If you tell a travel guide, “I want to see Manitoba,” they might reply, “Check your pockets.” That’s because the Royal Canadian Mint in Winnipeg, Manitoba's capital, manufactures every single one of Canada's coins. Watching all of Canada's currency being made during a Mint tour can be quite a spectacle, but so is staring up at the pyramid-shaped glass building.

You won't need much coin to enjoy The Forks National Historic Site, a park where exhibits and sculptures mark the location of the area's first European settlement and modern Winnipeg's bustling nucleus.
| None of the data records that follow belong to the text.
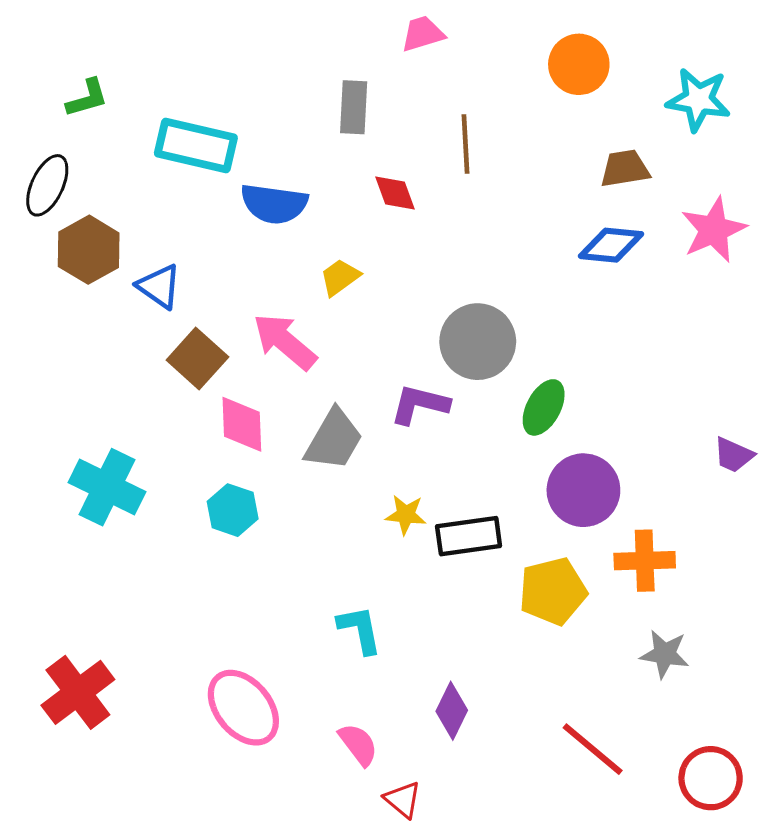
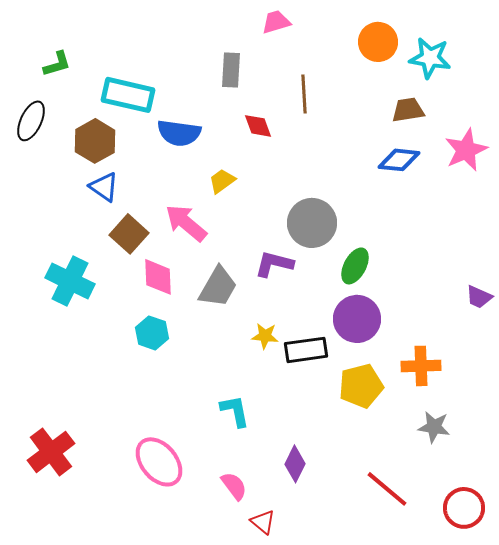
cyan star: (698, 100) -> (430, 58), moved
brown hexagon: (89, 250) -> (95, 141), moved
cyan cross: (107, 487) -> (70, 281), moved
purple circle: (583, 490) -> (357, 319), moved

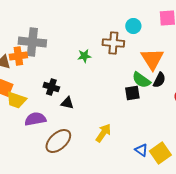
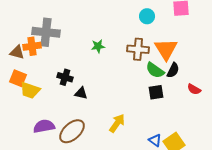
brown cross: (113, 43) -> (138, 49), moved
black square: (132, 93) -> (156, 92), moved
purple semicircle: (35, 119) -> (44, 126), moved

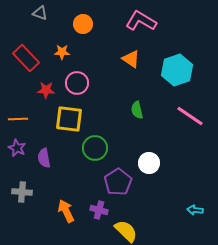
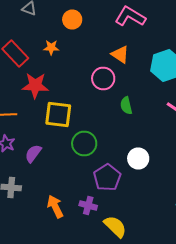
pink circle: (77, 83) -> (103, 78), moved
red star: (46, 90) -> (35, 86), size x1.5
purple semicircle: (44, 158) -> (33, 154), turned 48

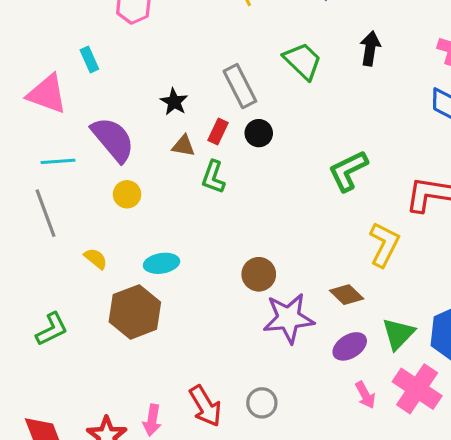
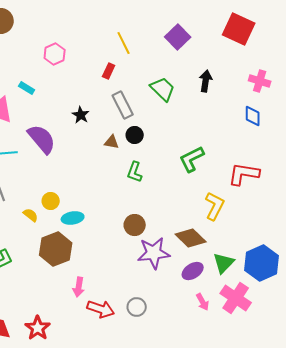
cyan rectangle: (89, 59) -> (27, 88), turned -35
red rectangle: (218, 132) -> (109, 71), moved
brown triangle: (183, 146) -> (112, 142), moved
green L-shape: (213, 177) -> (135, 172), moved
yellow circle: (127, 194) -> (51, 201), moved
brown diamond: (347, 295) -> (191, 238), size x1.4
red arrow: (205, 406) -> (101, 309), turned -40
pink arrow: (152, 420) -> (79, 287), moved

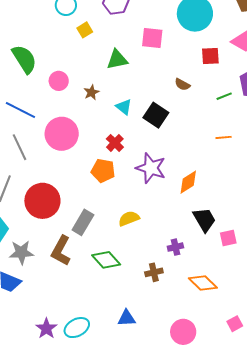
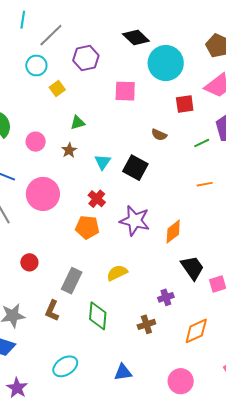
green triangle: (117, 60) -> (78, 123), moved, size x0.7
cyan triangle: (124, 107) -> (103, 162), turned 30
red circle: (42, 201) -> (29, 262), size x0.5
brown L-shape: (61, 251) -> (52, 311), size x0.7
green diamond: (106, 260) -> (98, 316), turned 52
orange diamond: (203, 283) -> (196, 331), turned -64
purple star: (46, 328) -> (17, 388), moved
cyan ellipse: (77, 328) -> (65, 366), moved

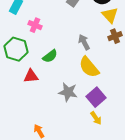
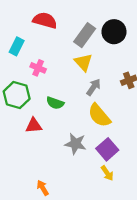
yellow triangle: (110, 15) -> (83, 62), moved
gray arrow: (84, 42) -> (94, 87), turned 63
green semicircle: (50, 56) -> (55, 103), turned 56

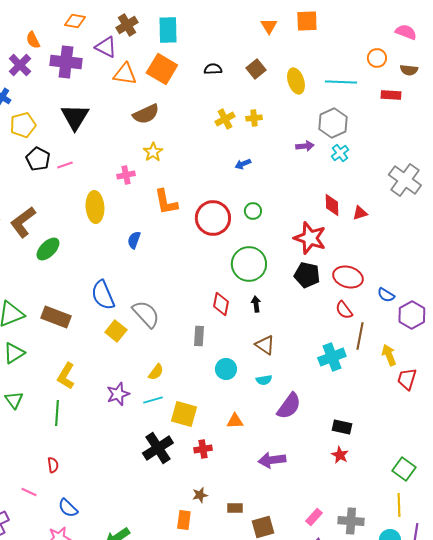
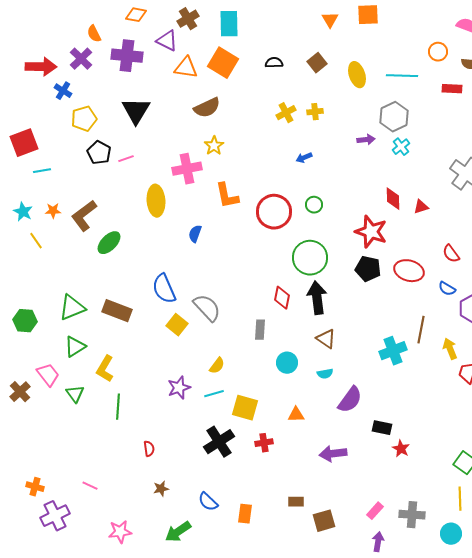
pink cross: (126, 175) -> (187, 169), size x1.6
black arrow: (256, 304) -> (317, 298), size x2.0
red semicircle: (344, 310) -> (451, 254), moved
yellow L-shape: (66, 376) -> (105, 369), moved
black rectangle: (342, 427) -> (382, 428), moved
red semicircle: (53, 465) -> (149, 449), moved
brown star: (200, 495) -> (161, 489), moved
blue semicircle: (68, 508) -> (208, 502), moved

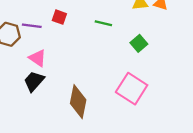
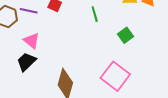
green line: (103, 23) -> (95, 14), turned 56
Visitors looking for something to do can watch the Red and Assiniboine Rivers collide from the Riverwalk, see skaters soar at The Plaza skate park, and set the kids loose at Variety Heritage Adventure Playground, where they can trade fur, board a replica steamboat, and splash around in the water park. At The Forks Market, more than 300 artisans display their food and wares.

For a taste of culture, head over to the Winnipeg Art Gallery, which hosts 25,000 works of Canadian and Inuit art, or the Graffiti Gallery, a visual celebration of urban street culture. For nightlife, hit up Whiskey Dix, where thrumming DJ beats fill a loft-like interior. Hockey fans provide the raucous soundtrack at the MTS Centre, home of the Winnipeg Jets.

But you have to leave the city to see all that Manitoba has to offer. In Manitoba's southwest corner, Riding Mountain National Park boasts 3,000 kilometres of open aspen parkland and boreal forest great for hiking, sailing, and fishing. In the winter, skiers and snowboarders migrate further south to Holiday Mountain Ski & Golf Resort's powdery slopes. A trek to Manitoba's northern tip, at the western shore of the Hudson Bay, is worth it just to spot polar bears during a Tundra Buggy Adventure.